Transferring from a two-year college to a four-year college

If your plan is to attend a junior college with the ultimate goal of transferring to a four-year school, you will be pleased to know that the importance of the community college path to a bachelor's degree is recognized by all segments of higher education. As a result, many junior colleges have revised their course outlines and established new courses in order to comply with the offerings of the universities.

Institutional improvements to simplify transferring credits have also occurred at both the two- and four-year levels. The generous transfer policies of the Pennsylvania, New York, and Florida state university systems, for example, reflect this attitude. These systems accept all credits from students who have graduated from accredited community colleges.

Develop a community college transfer plan early

If you are thinking about moving from a junior college to a four-year university, the sooner you make up your mind, the better positioned you'll be to transfer successfully. The ideal time to make this decision is before you register at your two-year school. A counselor can help you select your classes with the goal of fulfilling the requirements needed for your major course of study.

Naturally, it is not always possible to plan your transferring strategy that far in advance, but keep in mind that the key to a successful transfer is preparation, and preparation takes time.

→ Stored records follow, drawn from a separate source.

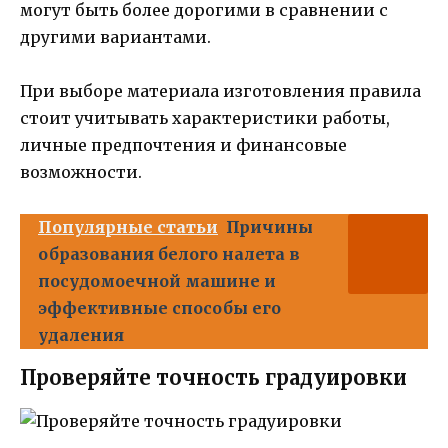
могут быть более дорогими в сравнении с
другими вариантами.
При выборе материала изготовления правила
стоит учитывать характеристики работы,
личные предпочтения и финансовые
возможности.
Популярные статьи
Причины
образования белого налета в
посудомоечной машине и
эффективные способы его
удаления
Проверяйте точность градуировки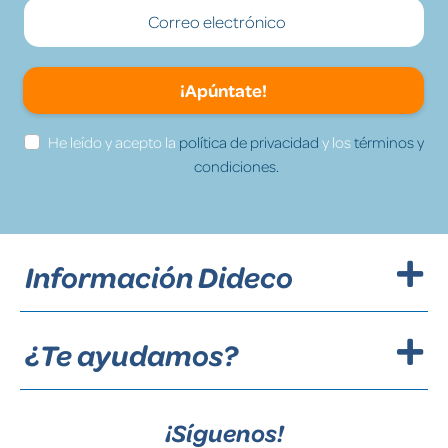
¡Apúntate!
He leído y acepto la
política de privacidad
y los
términos y
condiciones.
Información Dideco
¿Te ayudamos?
¡Síguenos!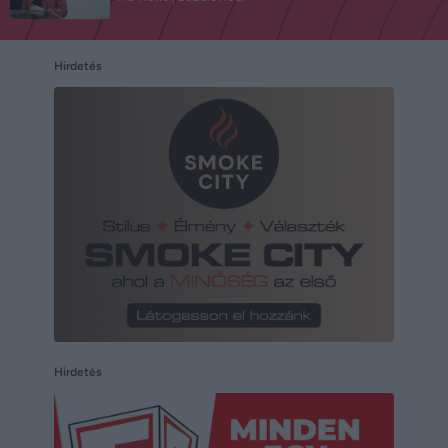
Hirdetés
Hirdetés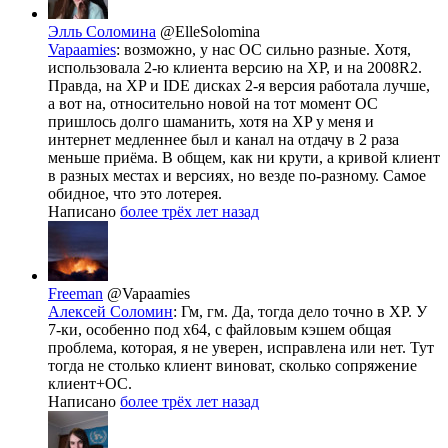
Элль Соломина
@ElleSolomina
Vapaamies
: возможно, у нас ОС сильно разные. Хотя,
использовала 2-ю клиента версию на XP, и на 2008R2.
Правда, на XP и IDE дисках 2-я версия работала лучше,
а вот на, относительно новой на тот момент ОС
пришлось долго шаманить, хотя на XP у меня и
интернет медленнее был и канал на отдачу в 2 раза
меньше приёма. В общем, как ни крути, а кривой клиент
в разных местах и версиях, но везде по-разному. Самое
обидное, что это лотерея.
Написано
более трёх лет назад
Freeman
@Vapaamies
Алексей Соломин
: Гм, гм. Да, тогда дело точно в XP. У
7-ки, особенно под x64, с файловым кэшем общая
проблема, которая, я не уверен, исправлена или нет. Тут
тогда не столько клиент виноват, сколько сопряжение
клиент+ОС.
Написано
более трёх лет назад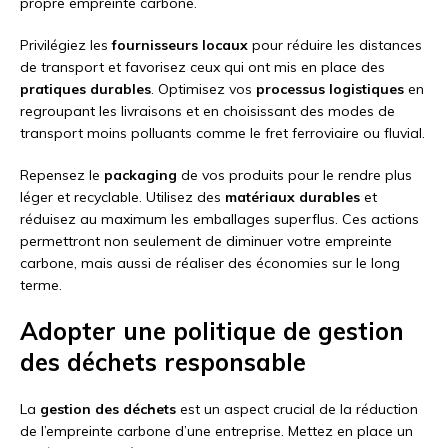
propre empreinte carbone.
Privilégiez les
fournisseurs locaux
pour réduire les distances
de transport et favorisez ceux qui ont mis en place des
pratiques durables
. Optimisez vos
processus logistiques
en
regroupant les livraisons et en choisissant des modes de
transport moins polluants comme le fret ferroviaire ou fluvial.
Repensez le
packaging
de vos produits pour le rendre plus
léger et recyclable. Utilisez des
matériaux durables
et
réduisez au maximum les emballages superflus. Ces actions
permettront non seulement de diminuer votre empreinte
carbone, mais aussi de réaliser des économies sur le long
terme.
Adopter une politique de gestion
des déchets responsable
La
gestion des déchets
est un aspect crucial de la réduction
de l’empreinte carbone d’une entreprise. Mettez en place un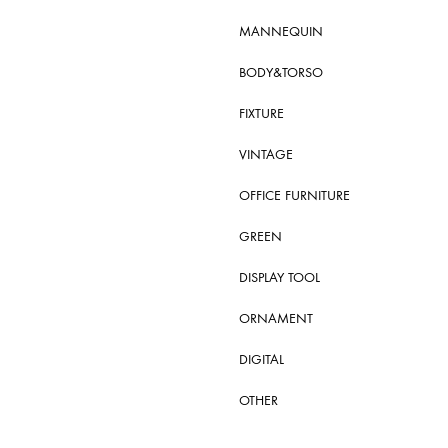
MANNEQUIN
BODY&TORSO
FIXTURE
VINTAGE
OFFICE FURNITURE
GREEN
DISPLAY TOOL
ORNAMENT
DIGITAL
OTHER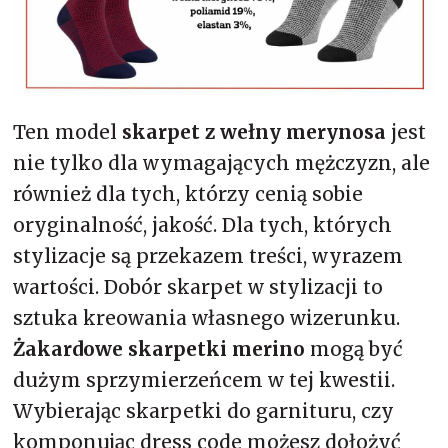
Ten model
skarpet z wełny merynosa
jest
nie tylko dla wymagających mężczyzn, ale
również dla tych, którzy cenią sobie
oryginalność, jakość. Dla tych, których
stylizacje są przekazem treści, wyrazem
wartości. Dobór skarpet w stylizacji to
sztuka kreowania własnego wizerunku.
Żakardowe skarpetki merino
mogą być
dużym sprzymierzeńcem w tej kwestii.
Wybierając skarpetki do garnituru, czy
komponując dress code możesz dołożyć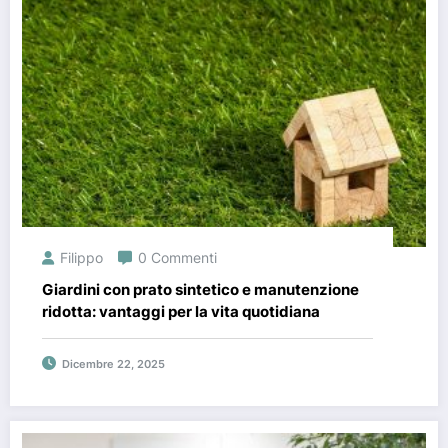
Filippo
0 Commenti
Giardini con prato sintetico e manutenzione
ridotta: vantaggi per la vita quotidiana
Dicembre 22, 2025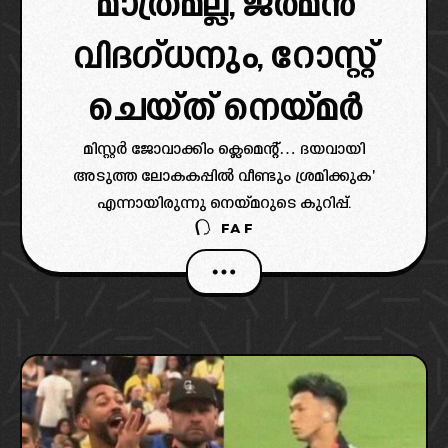
മാത്രമല്ല, ജർമൻ
വിദഗ്ധനും, റോസ്റ്റ്
ചെയ്ത് നെയ്മർ
മിസ്റ്റർ ജോവാക്കിം ക്ലെമെന്റ്… ദയവായി
അടുത്ത ലോകകപ്പിൽ വീണ്ടും ശ്രമിക്കുക'
എന്നായിരുന്നു നെയ്മറുടെ കുറിപ്പ്.
FAF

Prepare to transfer from community colleges

The first thing you need to do is gather your high school and community college transcripts. Compare their contents with the admission criteria of your chosen school. If you meet the requirements, file an application as far in advance of the deadline as possible. This will most likely include requesting that your former schools send official transcripts to the admission office of the school you plan to attend.

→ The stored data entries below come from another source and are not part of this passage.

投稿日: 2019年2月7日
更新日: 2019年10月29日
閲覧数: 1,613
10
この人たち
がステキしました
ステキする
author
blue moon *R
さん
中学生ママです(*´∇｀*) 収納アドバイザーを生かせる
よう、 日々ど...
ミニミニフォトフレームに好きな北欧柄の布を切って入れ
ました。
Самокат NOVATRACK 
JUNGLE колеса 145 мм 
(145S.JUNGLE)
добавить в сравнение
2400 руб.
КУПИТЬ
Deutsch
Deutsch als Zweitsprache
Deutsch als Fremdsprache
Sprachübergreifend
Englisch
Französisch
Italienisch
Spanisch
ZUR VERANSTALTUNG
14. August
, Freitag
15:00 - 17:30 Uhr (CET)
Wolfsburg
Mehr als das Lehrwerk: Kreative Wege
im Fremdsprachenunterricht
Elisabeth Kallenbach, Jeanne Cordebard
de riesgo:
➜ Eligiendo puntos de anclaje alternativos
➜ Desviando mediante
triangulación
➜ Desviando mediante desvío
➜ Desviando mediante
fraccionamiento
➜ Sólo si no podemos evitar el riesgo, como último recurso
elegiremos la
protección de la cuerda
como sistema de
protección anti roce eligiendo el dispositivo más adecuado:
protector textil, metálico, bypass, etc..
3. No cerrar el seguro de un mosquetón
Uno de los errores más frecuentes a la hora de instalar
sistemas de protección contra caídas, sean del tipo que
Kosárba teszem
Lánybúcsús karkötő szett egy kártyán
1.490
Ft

Review your transfer program with the head of your new department as soon as you have decided to transfer to determine the recommended general education pattern and necessary preparation for your major. At your present school, take the courses you will need to meet transfer requirements for the new one.

Junior college can help you meet requirements

Admission requirements for most four-year institutions vary. Usually, you will need to show satisfactory test scores, an academic record up to a certain standard, and completion of specific subject matter.

Transfer students can be eligible to enter a four-year school in a number of ways: by having been eligible for admission directly upon graduation from high school, by making up shortcomings in grades (or in subject matter not covered in high school) at a community college, or by satisfactory completion of necessary courses or credit hours at another postsecondary institution.

Ordinarily, students coming from junior colleges or from other four-year institutions must meet or exceed the receiving institution's standards for freshmen and show appropriate college-level course work taken since high school.